Альфред мысленно перекрестился. Рукой не мог - обе руки мертвенной хваткой вцепились в подлокотники и отцепляться отказывались. В момент, когда вдруг что-то грохнуло в паре метров за спиной, американец крепко зажмурился и затаил дыхание.
Через несколько мучительных минут раздались довольно бурные аплодисменты и выкрики "Ура!"
"Большинство авиакатастроф происходят при взлёте и посадке летательного аппарата," - вспомнил Джонс. - "Радоваться рано, есть ещё время полёта."
- Эй, Америка, ты в порядке?
- Давай сюда водку.
... Время пролетало незаметно. Альфред напился-таки до состояния амёбы - русский оказался запасливым - и теперь только флегматично наблюдал, как напиваются остальные пассажиры, попутно с тоской припоминая тихие и уютные, комфортабельные "боинги" американских авиалиний.
- Иван, а тут случано не продувает? Мне кажется, я слышу сквозняк...
-...
Спустя какое-то время вся ситуация в общем начала постепенно приобретать несколько иные, довольно привлекательные краски.
- Ив-ван...
- Ай?
- А ты буд-дешь спрвлять эт-т... свой... Нов-вый год?
- Ну да.
- А мжна с тобой? А т я и так Рждество пропстил из-за ка-амандирвки, а прздника хочтся...
- Конечно.
- Ты мне птом напомни...
- Хорошо.
- Ива-а-ан!
- Да?
- А налей ещё!..
- Точно?
- Тк точно!
Америка всегда гадал, как Англия упивается до несуразного состояние за чуть ли не рекордные - для Джонса - сроки. Сидя рядом со спокойно читающим русским, Альфред потихоньку начинал понимать состояние Артура в те моменты, когда он, Кёркленд, уже ничего не соображает, а Джонс только тихонько посмеивается над ним и требует у бармена ещё виски.
Брагинский выпил в два раза больше своего гостя, но при этом прочитал уже треть книги - причём книжки такой толстой и скучной (ни одной картинки!), что Альфред даже побоялся спросить её название.
В этот момент Джонс заметил оживление, которое воцарилось на борту самолёта. Словно подчиняясь какому-то единому ритму, люди, сидя на своих местах, начали - почти! - синхронно раскачиваться из одной стороны в другую. Некоторые так активно раскачивались, что вскакивали со своих мест.
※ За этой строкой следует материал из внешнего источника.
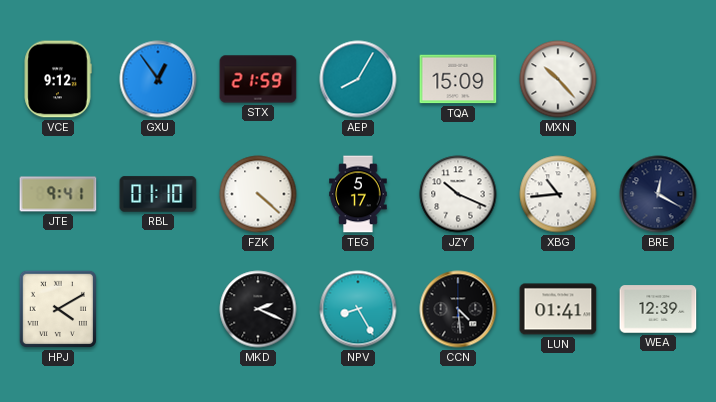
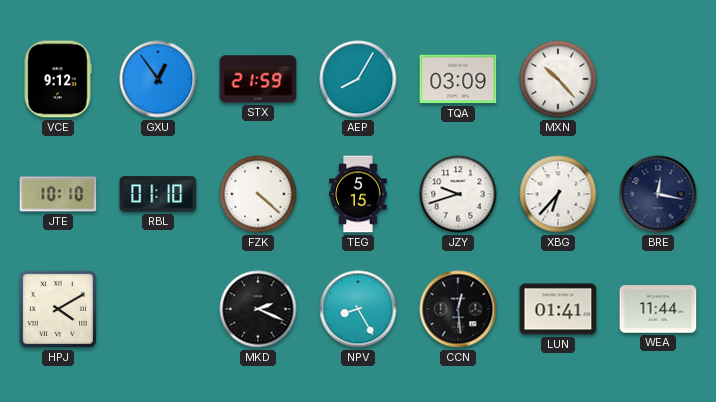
TQA: 15:09 -> 03:09
JTE: 9:41 -> 10:10
TEG: 5:17 -> 5:15
JZY: 10:19 -> 9:42
XBG: 10:44 -> 6:37
BRE: 12:20 -> 12:17
CCN: 4:29 -> 12:29
WEA: 12:39 -> 11:44
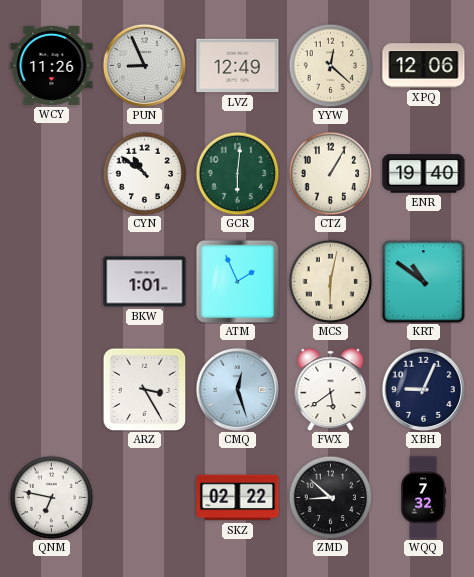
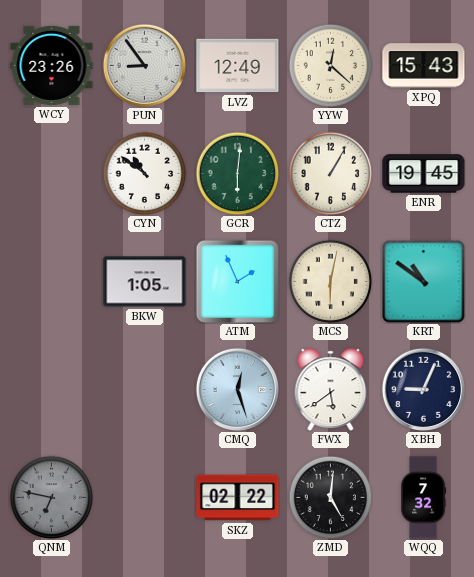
WCY: 11:26 -> 23:26
PUN: 8:56 -> 8:54
XPQ: 12:06 -> 15:43
ENR: 19:40 -> 19:45
BKW: 1:01 -> 1:05
ARZ: 3:25 -> none
QNM dial: white -> grey
ZMD: 8:52 -> 5:01
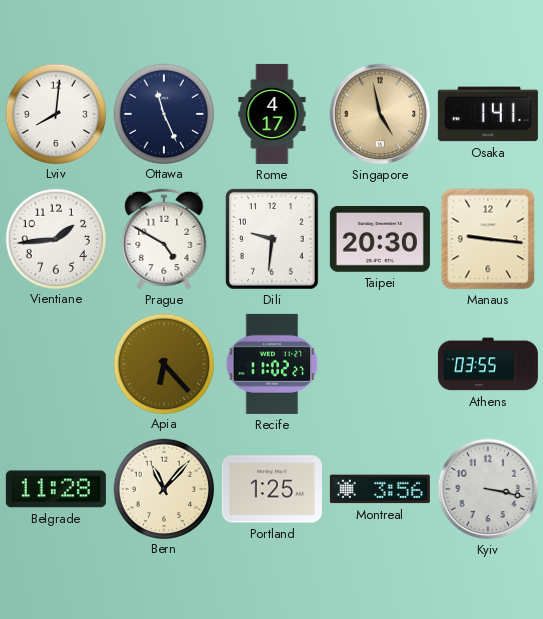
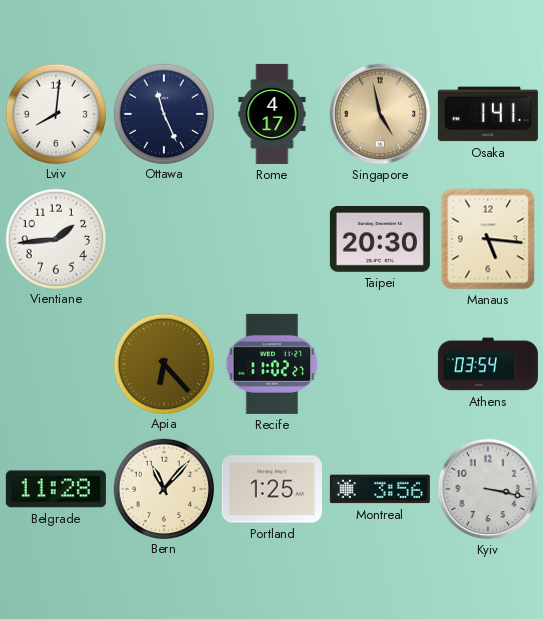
Prague: 4:50 -> none
Dili: 9:31 -> none
Manaus: 9:16 -> 5:16
Athens: 03:55 -> 03:54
А ещё пели что-то, довольно бойко, хотя хором и невпопад.
- Виван...
- Да?
- А что он-ни делают?
- Кто?
- Н-ну вон там...
Русский оторвал взгляд от книги и огляделся с таким видом, словно вообще не понимает, где он и как тут оказался. Пару секунд он молча смотрел на раскачивающихся людей, потом по-шальному улыбнулся и, подмигнув своему соседу, тоже начал раскачиваться из стороны в сторону, громыхая песню так, что пассажиры с задних мест тут же начали активно подключаться к процессу, стараясь перекричать Брагинского.
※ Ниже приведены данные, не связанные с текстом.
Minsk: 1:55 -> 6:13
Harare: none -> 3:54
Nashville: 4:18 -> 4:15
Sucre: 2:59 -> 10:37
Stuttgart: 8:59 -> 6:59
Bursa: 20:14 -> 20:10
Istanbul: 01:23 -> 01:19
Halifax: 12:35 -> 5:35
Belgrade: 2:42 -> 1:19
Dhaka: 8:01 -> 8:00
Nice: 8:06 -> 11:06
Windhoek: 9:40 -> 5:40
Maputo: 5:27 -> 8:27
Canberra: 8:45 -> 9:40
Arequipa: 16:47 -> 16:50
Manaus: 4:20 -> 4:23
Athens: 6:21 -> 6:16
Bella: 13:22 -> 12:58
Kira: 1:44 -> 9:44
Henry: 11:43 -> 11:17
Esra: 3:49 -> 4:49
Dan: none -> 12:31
Альфред окончательно впал в замешательство, но, инстинктивно, тоже начал раскачиваться. Получалось у него, стоит заметить, неплохо, со временем даже - в ритм, только вот Джонс начал замечать такую забавную вещь, что самолёт как будто бы стал раскачиваться. Списав всё на опьянение, Америка безмятежно переваливался из стороны в сторону, улыбаясь русскому и искренне чувствуя себя славянином. Парень даже начал мурлыкать странную песню, которая, как оказалось, постоянно менялась.
Всю эту магическую общность, незабываемую атмосферу единства и сплочённости прервал резкий голос пилота. Речь мужчины была такой агрессивной и рычащей, что Альфред в который раз ощутил страх в этой стране. Волновые движения прекратились.
- Ививан!
- Ай?
- А что это сечс было? Ну, это!..
- А, так это мы самолёт слишком раскачали. Просто мы сейчас в какой-то опасной зоне и из-за каких-то там ошибок самолёт может грохнуться и...
- Иван.
- А?
- Дай водки. И разбуди, когда прлетим.
- Эм-м-м... Ну, хорошо.
-----
- Ну и как там, в вечных мерзлотах России? Видел русских медведей?
Джонс припомнил чернеющие в буранах огромные, косматые фигуры, вольготно бредущие по пустынным улицам заснеженного города, каждые из которых были ростом с баскетболиста и шириной едва ли не с "Хаммер", и кивнул.
- Напивался водкой?
Альфреда передёрнуло, потому что первым делом вспомнил полёт в "гражданском" русском самолёте и празднование Нового года вместе с Брагинским, которое началось первого января, а закончилось шестнадцатого. Кивнул.
- А интересное случалось что-то?
Америка посмотрел на Англию долгим, мрачным взглядом, заставив Кёркленда на мгновение поёжиться, и мрачно сказал: "Peace death".